Not an answer to your question, I'm afraid, but I'm firmly of the opinion that increasing Mathematica's reach in market X and field Y is strictly beyond the scope of this site. Such a joint undertaking on this site (if it were to happen) would also be complicated by the fact that user A and user B probably won't agree on the same X and Y.
This is solely WRI's responsibility, and they were fairly late to the game and introduced some much needed statistics/probability functionality only in version 7 and expanded in version 8. Same is the case with image processing functionality. In contrast, MathWorks has had statistical and image processing toolboxes (among several others) available for quite some time now. If you look at these facts, it's a no brainer as to why the adoption rates for Mathematica are so low — most people have had to roll their own, which is not fun when there's a reasonable and easy to use alternative that packages it all for you.

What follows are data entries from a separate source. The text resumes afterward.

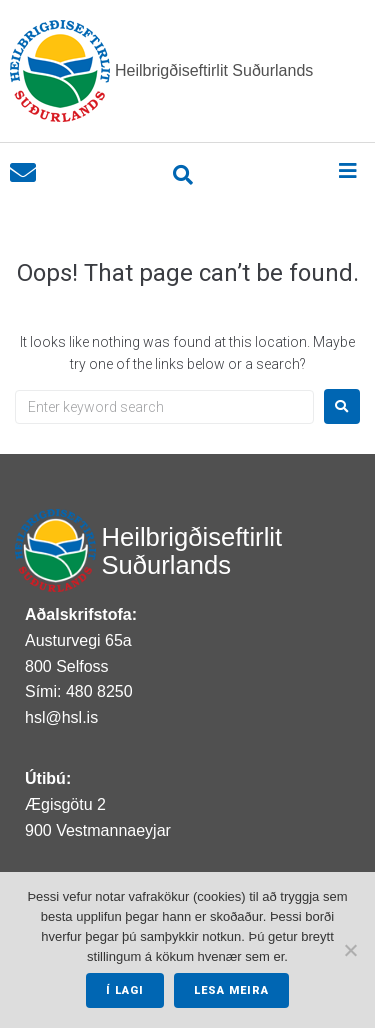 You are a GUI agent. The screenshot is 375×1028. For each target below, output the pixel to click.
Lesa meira (231, 990)
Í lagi (125, 990)
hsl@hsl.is (61, 717)
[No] (350, 950)
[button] (347, 170) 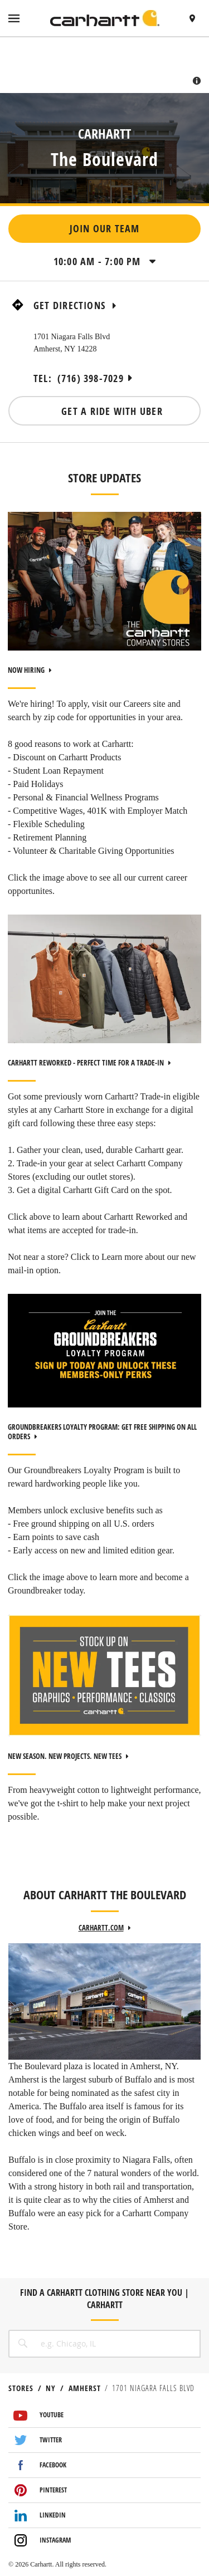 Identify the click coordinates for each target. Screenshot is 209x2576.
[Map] (104, 65)
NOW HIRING (30, 670)
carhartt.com (105, 1928)
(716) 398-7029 (90, 378)
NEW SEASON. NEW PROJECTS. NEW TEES (68, 1756)
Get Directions (75, 305)
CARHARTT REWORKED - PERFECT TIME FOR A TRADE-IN (89, 1063)
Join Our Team (105, 229)
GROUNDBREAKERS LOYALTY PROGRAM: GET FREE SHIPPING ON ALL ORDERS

With that said, there is something that you (or someone else) can do (and the community can aid):
- Create packages/applications that aid the use of Mathematica in market X/field Y and release it to the world (or at least, the community here). I guess these will need to be fairly robust if it's going to be used by several people of varying expertise in Mathematica. Respond to bug reports and feature requests quickly to encourage people to support it.
- Make use of the community promotion ads (which shows your ad on the main page) and get users interested.
- Write a book on how to use Mathematica for X (again, use the ads if you don't benefit commercially)
Eventually, if it is good, it'll gain the acceptance of users, who'll then probably convince someone using MATLAB/R to switch (it'll be a while before that happens for statistics/analytics, but it could be faster), who'll then... you get the idea.